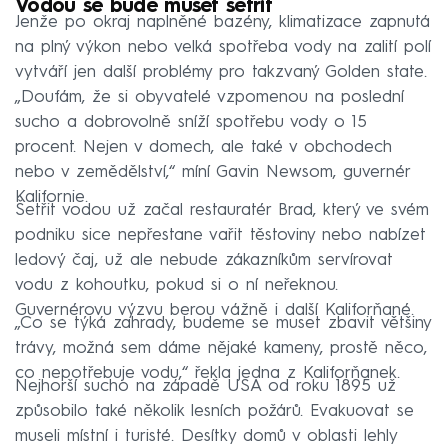
Vodou se bude muset šetřit
Jenže po okraj naplněné bazény, klimatizace zapnutá
na plný výkon nebo velká spotřeba vody na zalití polí
vytváří jen další problémy pro takzvaný Golden state.
„Doufám, že si obyvatelé vzpomenou na poslední
sucho a dobrovolně sníží spotřebu vody o 15
procent. Nejen v domech, ale také v obchodech
nebo v zemědělství,“ míní Gavin Newsom, guvernér
Kalifornie.
Šetřit vodou už začal restauratér Brad, který ve svém
podniku sice nepřestane vařit těstoviny nebo nabízet
ledový čaj, už ale nebude zákazníkům servírovat
vodu z kohoutku, pokud si o ní neřeknou.
Guvernérovu výzvu berou vážně i další Kaliforňané.
„Co se týká zahrady, budeme se muset zbavit většiny
trávy, možná sem dáme nějaké kameny, prostě něco,
co nepotřebuje vodu,“ řekla jedna z Kaliforňanek.
Nejhorší sucho na západě USA od roku 1895 už
způsobilo také několik lesních požárů. Evakuovat se
museli místní i turisté. Desítky domů v oblasti lehly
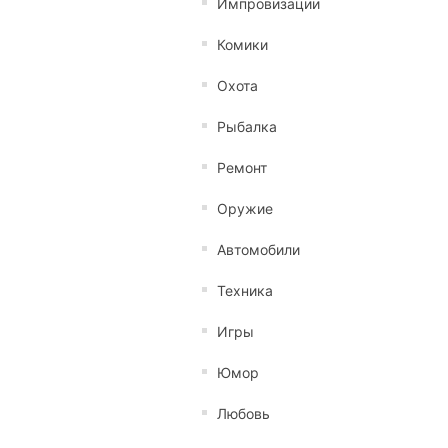
Импровизации
Комики
Охота
Рыбалка
Ремонт
Оружие
Автомобили
Техника
Игры
Юмор
Любовь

DESCRIPTION OF THE TASK:
Each entry above should be printed exactly, and any picture in it left out.

ANSWER TO THE EXERCISE:
Vodou se bude muset šetřit
Jenže po okraj naplněné bazény, klimatizace zapnutá
na plný výkon nebo velká spotřeba vody na zalití polí
vytváří jen další problémy pro takzvaný Golden state.
„Doufám, že si obyvatelé vzpomenou na poslední
sucho a dobrovolně sníží spotřebu vody o 15
procent. Nejen v domech, ale také v obchodech
nebo v zemědělství,“ míní Gavin Newsom, guvernér
Kalifornie.
Šetřit vodou už začal restauratér Brad, který ve svém
podniku sice nepřestane vařit těstoviny nebo nabízet
ledový čaj, už ale nebude zákazníkům servírovat
vodu z kohoutku, pokud si o ní neřeknou.
Guvernérovu výzvu berou vážně i další Kaliforňané.
„Co se týká zahrady, budeme se muset zbavit většiny
trávy, možná sem dáme nějaké kameny, prostě něco,
co nepotřebuje vodu,“ řekla jedna z Kaliforňanek.
Nejhorší sucho na západě USA od roku 1895 už
způsobilo také několik lesních požárů. Evakuovat se
museli místní i turisté. Desítky domů v oblasti lehly
Импровизации
Комики
Охота
Рыбалка
Ремонт
Оружие
Автомобили
Техника
Игры
Юмор
Любовь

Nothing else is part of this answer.